- What you are asked to do:
Wherever a picture appears in the listing below, leave it out and reproduce the rest exactly.

- Given data:

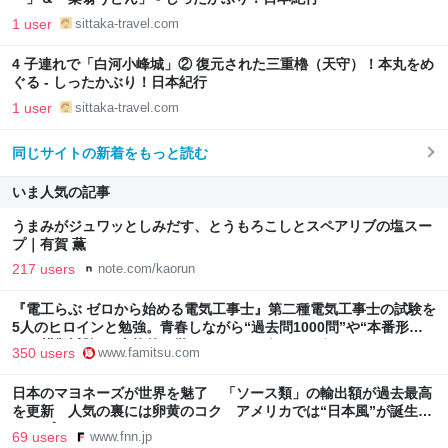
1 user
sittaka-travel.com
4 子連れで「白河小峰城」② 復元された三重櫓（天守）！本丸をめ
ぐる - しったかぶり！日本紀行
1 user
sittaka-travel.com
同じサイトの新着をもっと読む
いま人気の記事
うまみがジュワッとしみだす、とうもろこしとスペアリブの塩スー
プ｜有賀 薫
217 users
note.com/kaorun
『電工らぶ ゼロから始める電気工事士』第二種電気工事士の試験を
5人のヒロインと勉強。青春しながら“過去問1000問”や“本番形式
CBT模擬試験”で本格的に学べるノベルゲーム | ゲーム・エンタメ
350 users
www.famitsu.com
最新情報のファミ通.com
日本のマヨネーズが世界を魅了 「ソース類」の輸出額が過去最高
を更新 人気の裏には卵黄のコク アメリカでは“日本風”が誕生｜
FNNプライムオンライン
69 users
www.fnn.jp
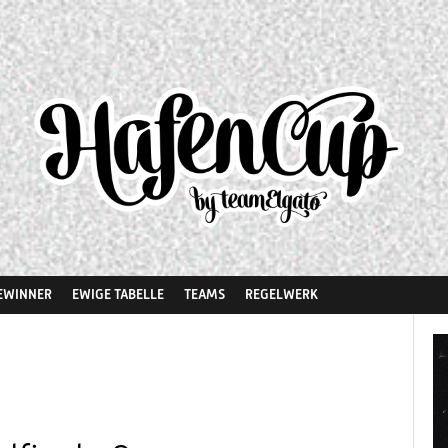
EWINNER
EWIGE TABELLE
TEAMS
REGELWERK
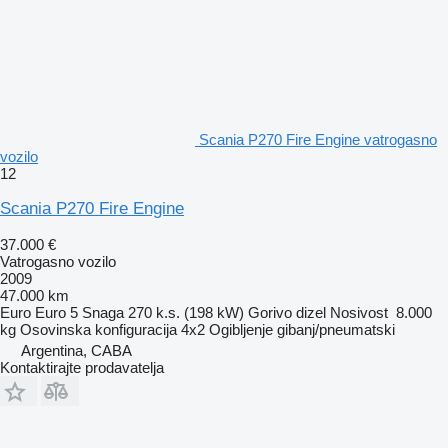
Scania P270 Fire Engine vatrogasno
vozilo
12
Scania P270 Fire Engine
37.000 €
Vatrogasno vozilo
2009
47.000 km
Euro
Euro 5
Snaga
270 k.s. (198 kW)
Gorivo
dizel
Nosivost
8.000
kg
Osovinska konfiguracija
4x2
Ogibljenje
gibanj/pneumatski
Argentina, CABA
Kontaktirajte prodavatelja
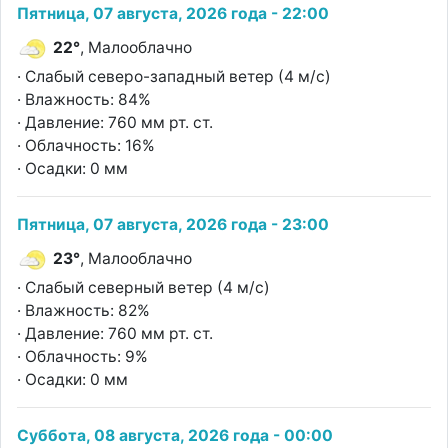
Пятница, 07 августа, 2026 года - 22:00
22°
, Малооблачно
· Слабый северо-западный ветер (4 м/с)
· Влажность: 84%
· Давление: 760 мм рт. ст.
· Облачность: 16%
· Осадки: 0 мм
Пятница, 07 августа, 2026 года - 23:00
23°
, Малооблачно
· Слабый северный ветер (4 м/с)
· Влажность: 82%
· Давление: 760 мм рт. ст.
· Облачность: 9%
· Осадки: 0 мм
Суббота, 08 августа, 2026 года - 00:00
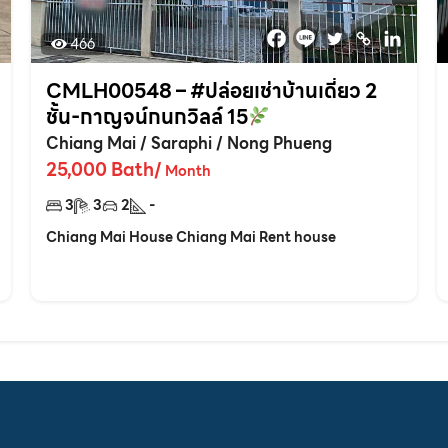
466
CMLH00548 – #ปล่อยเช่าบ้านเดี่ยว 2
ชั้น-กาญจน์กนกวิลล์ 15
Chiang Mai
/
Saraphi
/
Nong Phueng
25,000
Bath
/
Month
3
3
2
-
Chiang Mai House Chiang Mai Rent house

- Response:
1 user
sittaka-travel.com
4 子連れで「白河小峰城」② 復元された三重櫓（天守）！本丸をめ
ぐる - しったかぶり！日本紀行
1 user
sittaka-travel.com
同じサイトの新着をもっと読む
いま人気の記事
うまみがジュワッとしみだす、とうもろこしとスペアリブの塩スー
プ｜有賀 薫
217 users
note.com/kaorun
『電工らぶ ゼロから始める電気工事士』第二種電気工事士の試験を
5人のヒロインと勉強。青春しながら“過去問1000問”や“本番形式
CBT模擬試験”で本格的に学べるノベルゲーム | ゲーム・エンタメ
350 users
www.famitsu.com
最新情報のファミ通.com
日本のマヨネーズが世界を魅了 「ソース類」の輸出額が過去最高
を更新 人気の裏には卵黄のコク アメリカでは“日本風”が誕生｜
FNNプライムオンライン
69 users
www.fnn.jp
EWINNER
EWIGE TABELLE
TEAMS
REGELWERK
Scania P270 Fire Engine vatrogasno
vozilo
12
Scania P270 Fire Engine
37.000 €
Vatrogasno vozilo
2009
47.000 km
Euro
Euro 5
Snaga
270 k.s. (198 kW)
Gorivo
dizel
Nosivost
8.000
kg
Osovinska konfiguracija
4x2
Ogibljenje
gibanj/pneumatski
Argentina, CABA
Kontaktirajte prodavatelja
Пятница, 07 августа, 2026 года - 22:00
22°
, Малооблачно
· Слабый северо-западный ветер (4 м/с)
· Влажность: 84%
· Давление: 760 мм рт. ст.
· Облачность: 16%
· Осадки: 0 мм
Пятница, 07 августа, 2026 года - 23:00
23°
, Малооблачно
· Слабый северный ветер (4 м/с)
· Влажность: 82%
· Давление: 760 мм рт. ст.
· Облачность: 9%
· Осадки: 0 мм
Суббота, 08 августа, 2026 года - 00:00
466
CMLH00548 – #ปล่อยเช่าบ้านเดี่ยว 2
ชั้น-กาญจน์กนกวิลล์ 15
Chiang Mai
/
Saraphi
/
Nong Phueng
25,000
Bath
/
Month
3
3
2
-
Chiang Mai House Chiang Mai Rent house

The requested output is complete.